To prove hardness, the author reduces the Hamiltonian Path (HP) problem—known to be NP‑complete—to the decision version of the optimal‑path problem (OP): given a data set D and a threshold k, does there exist a directed path model whose score is at least k? For an arbitrary undirected graph G = (V,E) with |V| = n, the reduction constructs a data set over n ternary variables X₁,…,Xₙ. For each unordered pair {i,j} the construction adds eight cases; the exact pattern of 0/1/2 entries depends on whether {i,j}∈E. This yields a data set whose size is polynomial in n and satisfies five crucial properties: (i) all variables have identical marginal counts, (ii) local scores for empty parent sets are equal, (iii) local scores for a single parent are either a constant α (if the edge exists) or a smaller constant (if the edge does not exist), (iv) the score is symmetric with respect to the direction of the edge, and (v) the total score of a path equals α + (n − 1)·α precisely when the underlying undirected graph contains a Hamiltonian path following that order.

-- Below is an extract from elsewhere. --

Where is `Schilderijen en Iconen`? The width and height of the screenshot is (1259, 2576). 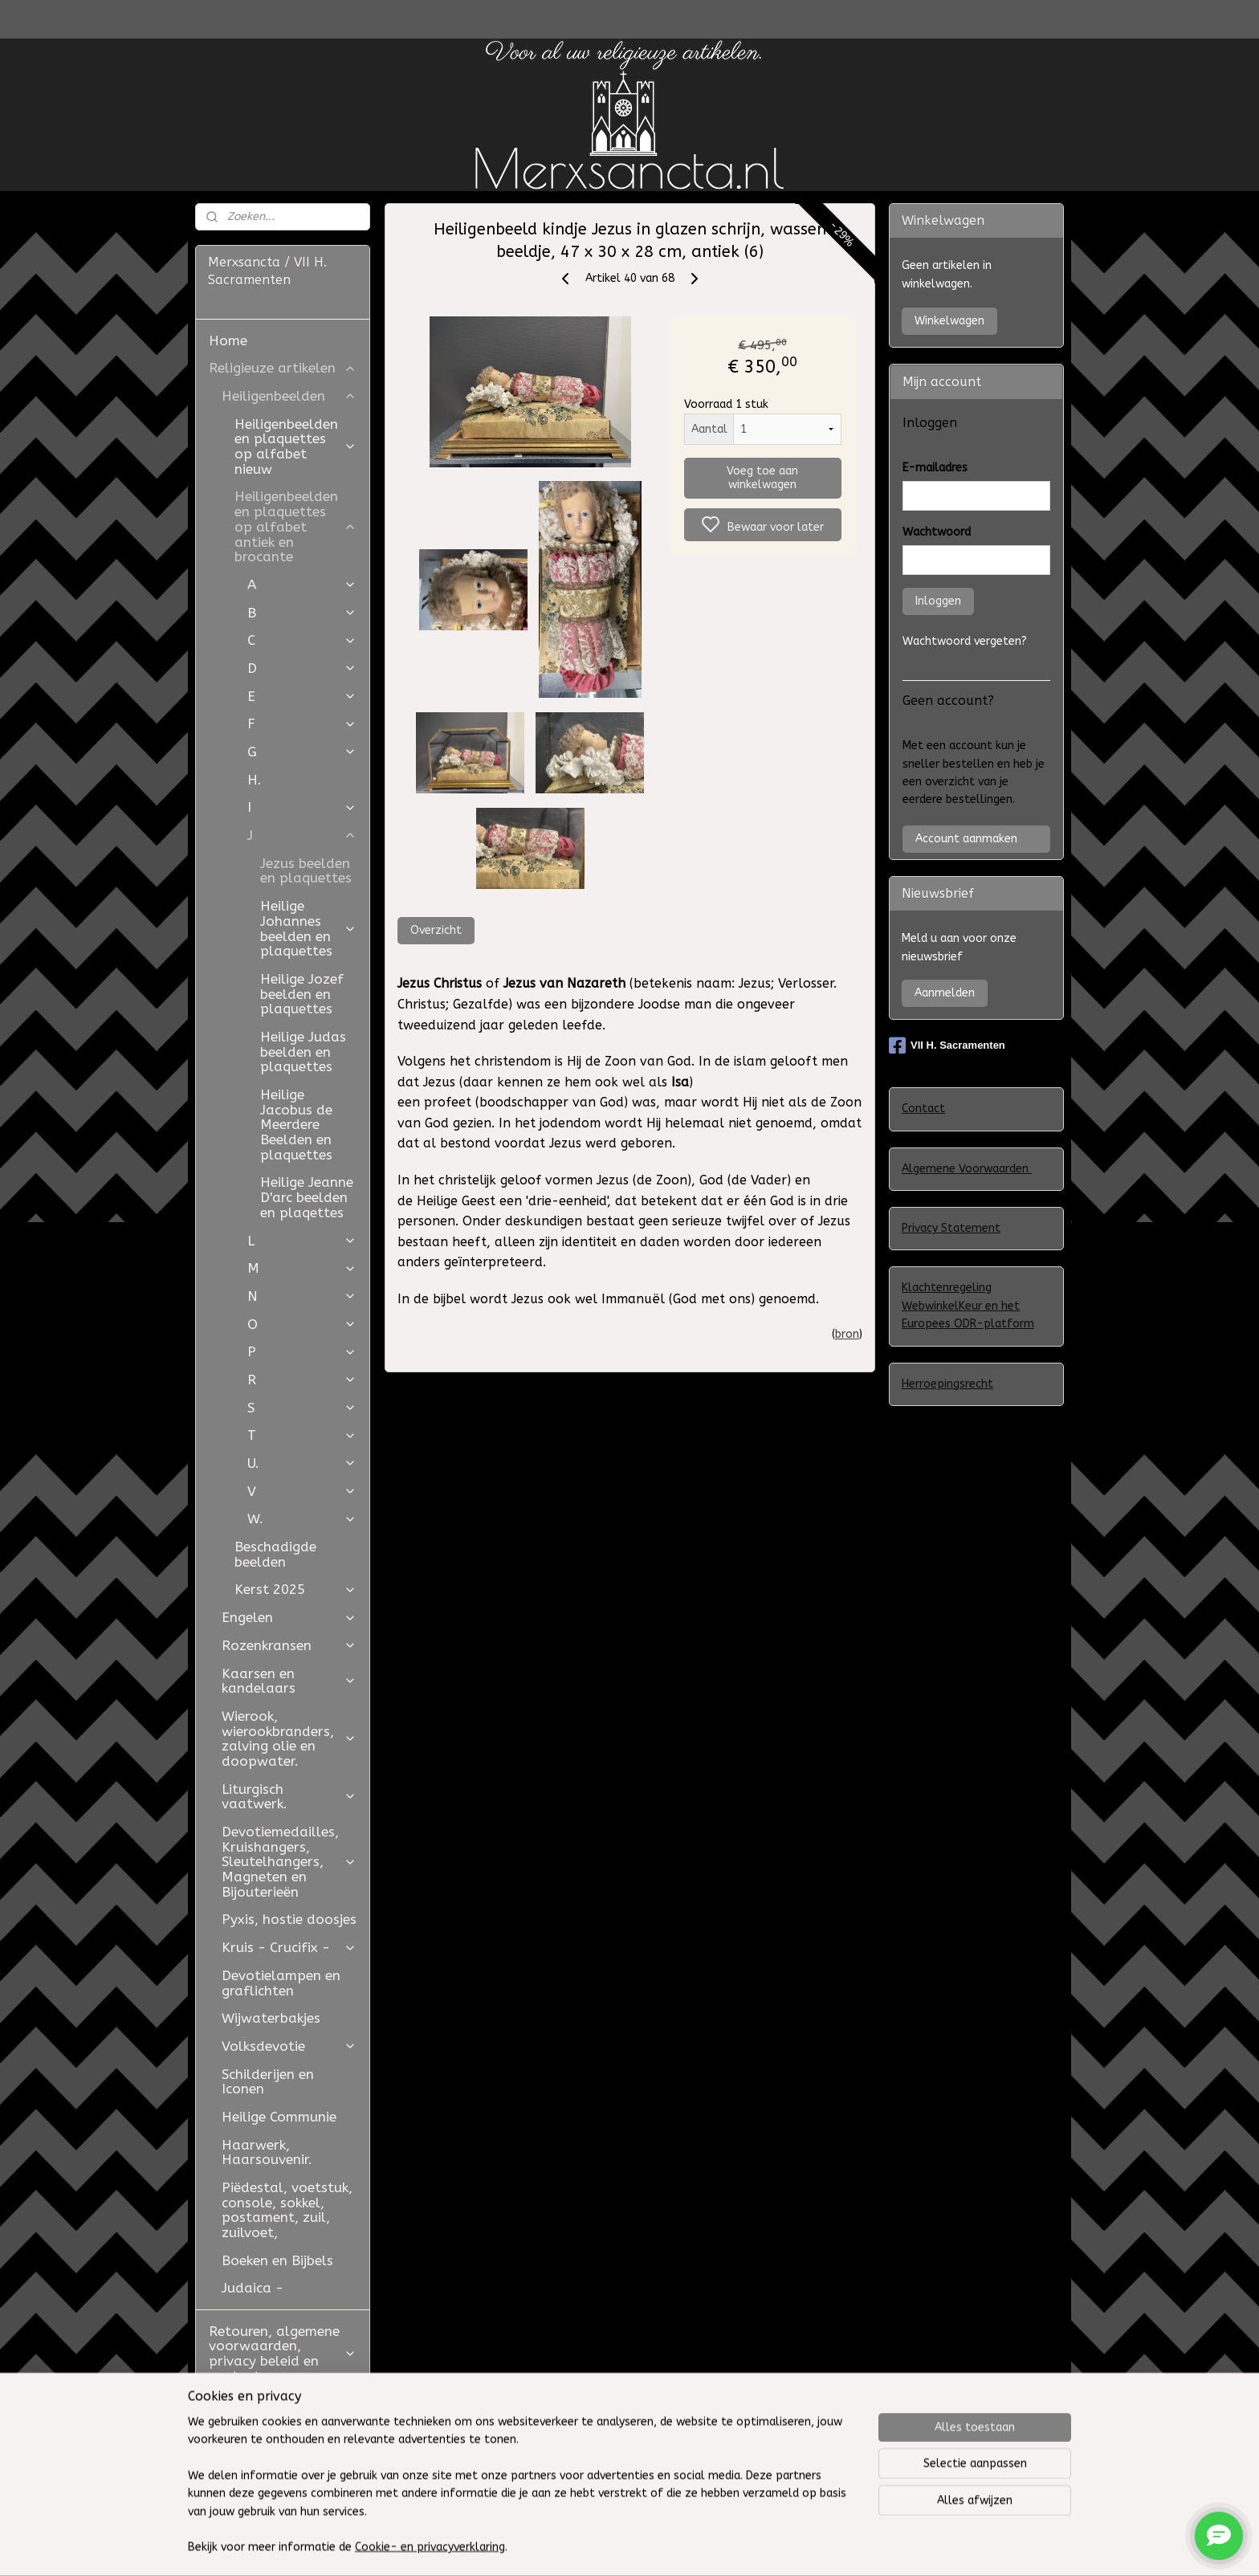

Consequently, a Hamiltonian path exists in G iff the OP decision problem answers “yes” for the constructed D and k = α + (n − 1)·α.
Because the reduction is polynomial, OP is at least as hard as HP, establishing NP‑hardness for the ML score. The same construction works for MDL, since the penalty term depends only on the number of parents and is identical for all single‑parent configurations, and for the Bayesian score, because the chosen uniform prior makes the marginal likelihood depend solely on the same local counts. Thus, all three scoring schemes inherit the NP‑hardness.
The paper also notes that the result extends to undirected path models, whose scoring functions are identical to the directed case when expressed as sums of local contributions. The author discusses practical implications: although optimal path learning is intractable, optimal tree learning remains easy, and the tree’s score provides an upper bound for any path. Consequently, heuristic approaches that first find the optimal tree (e.g., Chow‑Liu) and then search for a high‑scoring Hamiltonian path using algorithms such as Karp‑Held can yield useful approximations.
In conclusion, the work demonstrates a striking contrast: restricting the model class from trees to paths—seemingly a simplification—actually makes the learning problem computationally harder. This insight cautions researchers against assuming that narrower model families are automatically easier to learn and motivates future work on identifying broader yet tractable subclasses (e.g., polytrees, bounded‑degree networks) where optimal structure discovery remains feasible.